Ælfwaru (died 27 February 1007) was an Anglo-Saxon noblewoman, who bequeathed her lands to churches such as Ely, and Ramsey. Chroniclers, writing in the 12th century, transcribed such bequests, from the original cyrographs. Ælfwaru's cyrograph has not survived. Ælfwaru's father, Æthelstan Mannessune, had two sons: Eadnoth, and Godric; and two daughters: Ælfwaru, and Ælfwyn.

== Lineage ==
Her lineage is unknown. However, modern historians have constructed a plausible family tree. Ælfwaru is believed to be one of two daughters to Æthelstan Mannessune (d. 986), the other being Ælfwyn, abbess of Chatteris. If this is the case, Ælfwaru's brothers were St Eadnoth the martyr (d. 1016), first abbot of Ramsey, and Godric (d.1013).

== Death ==
Ælfwaru is believed to have died on, or at least her obituary recorded for, 27 February.

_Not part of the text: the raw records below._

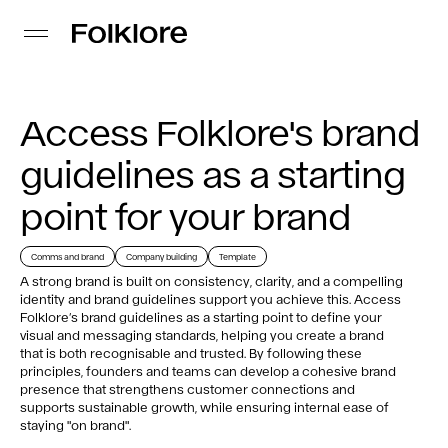
Access Folklore's brand
guidelines as a starting
point for your brand
Comms and brand
Company building
Template
A strong brand is built on consistency, clarity, and a compelling
identity and brand guidelines support you achieve this. Access
Folklore’s brand guidelines as a starting point to define your
visual and messaging standards, helping you create a brand
that is both recognisable and trusted. By following these
principles, founders and teams can develop a cohesive brand
presence that strengthens customer connections and
supports sustainable growth, while ensuring internal ease of
staying "on brand".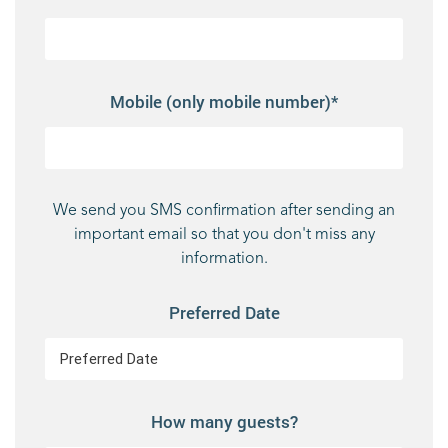
Mobile (only mobile number)*
We send you SMS confirmation after sending an
important email so that you don't miss any
information.
Preferred Date
How many guests?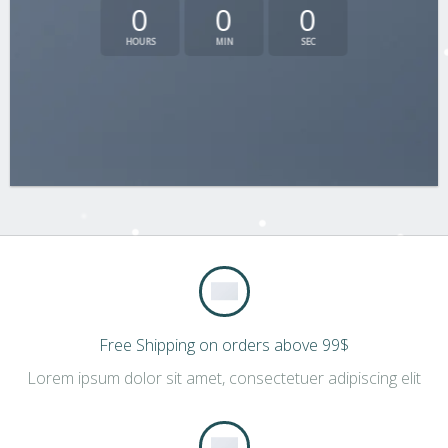
0
0
0
HOURS
MIN
SEC
Free Shipping on orders above 99$
Lorem ipsum dolor sit amet, consectetuer adipiscing elit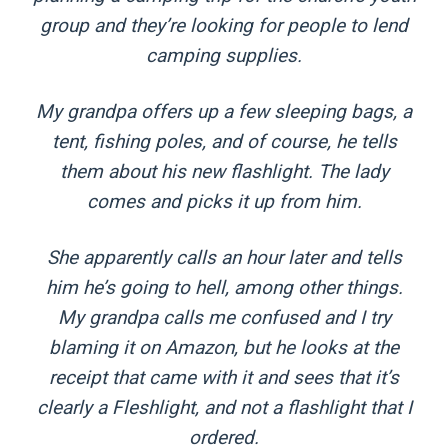
group and they’re looking for people to lend
camping supplies.
My grandpa offers up a few sleeping bags, a
tent, fishing poles, and of course, he tells
them about his new flashlight. The lady
comes and picks it up from him.
She apparently calls an hour later and tells
him he’s going to hell, among other things.
My grandpa calls me confused and I try
blaming it on Amazon, but he looks at the
receipt that came with it and sees that it’s
clearly a Fleshlight, and not a flashlight that I
ordered.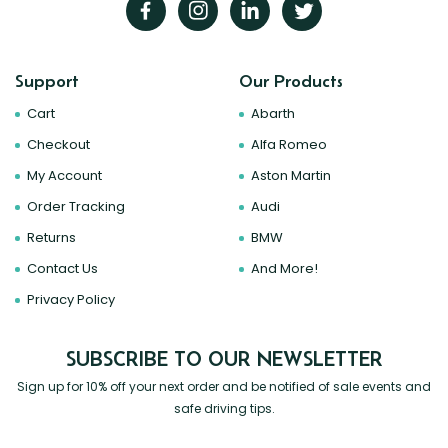
Support
Our Products
Cart
Abarth
Checkout
Alfa Romeo
My Account
Aston Martin
Order Tracking
Audi
Returns
BMW
Contact Us
And More!
Privacy Policy
SUBSCRIBE TO OUR NEWSLETTER
Sign up for 10% off your next order and be notified of sale events and
safe driving tips.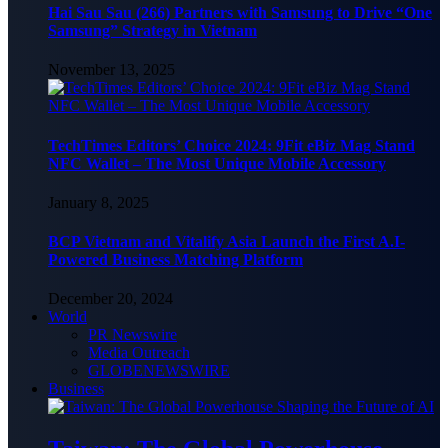
Hai Sau Sau (266) Partners with Samsung to Drive “One
Samsung” Strategy in Vietnam
November 13, 2025
TechTimes Editors’ Choice 2024: 9Fit eBiz Mag Stand
NFC Wallet – The Most Unique Mobile Accessory
January 8, 2025
BCP Vietnam and Vitalify Asia Launch the First A.I-
Powered Business Matching Platform
December 20, 2024
World
PR Newswire
Media Outreach
GLOBENEWSWIRE
Business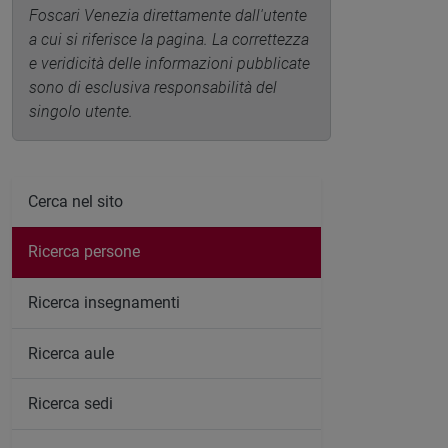
Foscari Venezia direttamente dall'utente
a cui si riferisce la pagina. La correttezza
e veridicità delle informazioni pubblicate
sono di esclusiva responsabilità del
singolo utente.
Cerca nel sito
Ricerca persone
Ricerca insegnamenti
Ricerca aule
Ricerca sedi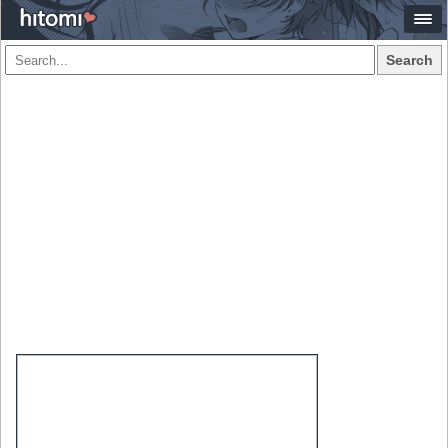
Search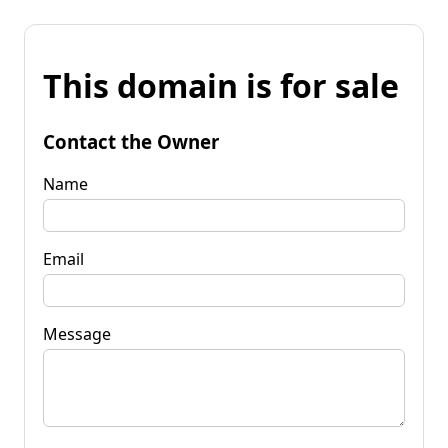
This domain is for sale
Contact the Owner
Name
Email
Message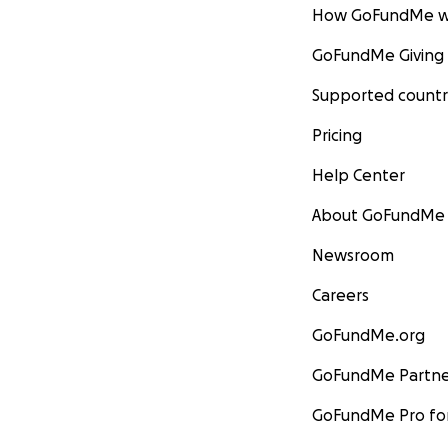
How GoFundMe w
GoFundMe Giving
Supported countr
Pricing
Help Center
About GoFundMe
Newsroom
Careers
GoFundMe.org
GoFundMe Partne
GoFundMe Pro for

Liber Benefactorum Ecclesiae Ramesiensis records the year, 1007. Thus 27 February 1007.

==Legacy==
It is recorded within one chronicle, Liber Eliensis, that Ælfwaru granted to Ely Abbey the lands of Bridgham, Hingham, Weeting, Rattlesden, Mundford, Thetford, and fisheries around those marshes. Ælfwaru also granted the lands of Over and Barley to Chatteris nunnery, where her sister was abbess. The fisheries mentioned here are interesting. They link the Ælfwaru mentioned in Liber Eliensis, with the Ælfwaru, daughter of Æthelstan Mannessune, whose cyrograph is documented in Liber Benefactorum Ecclesiae Ramesiensis. If this is indeed the same Ælfwaru, then her father bequeathed lands to his children, including a fishery, which he shared out between his unnamed wife, his sons, and his two daughters.

The name Ælfwaru is made out of two parts; old English (OE) Ælf- and -waru. Ælf- means Elf- or magical being and -waru (singular; -wara plural) means guardian of (a particular place) by profession.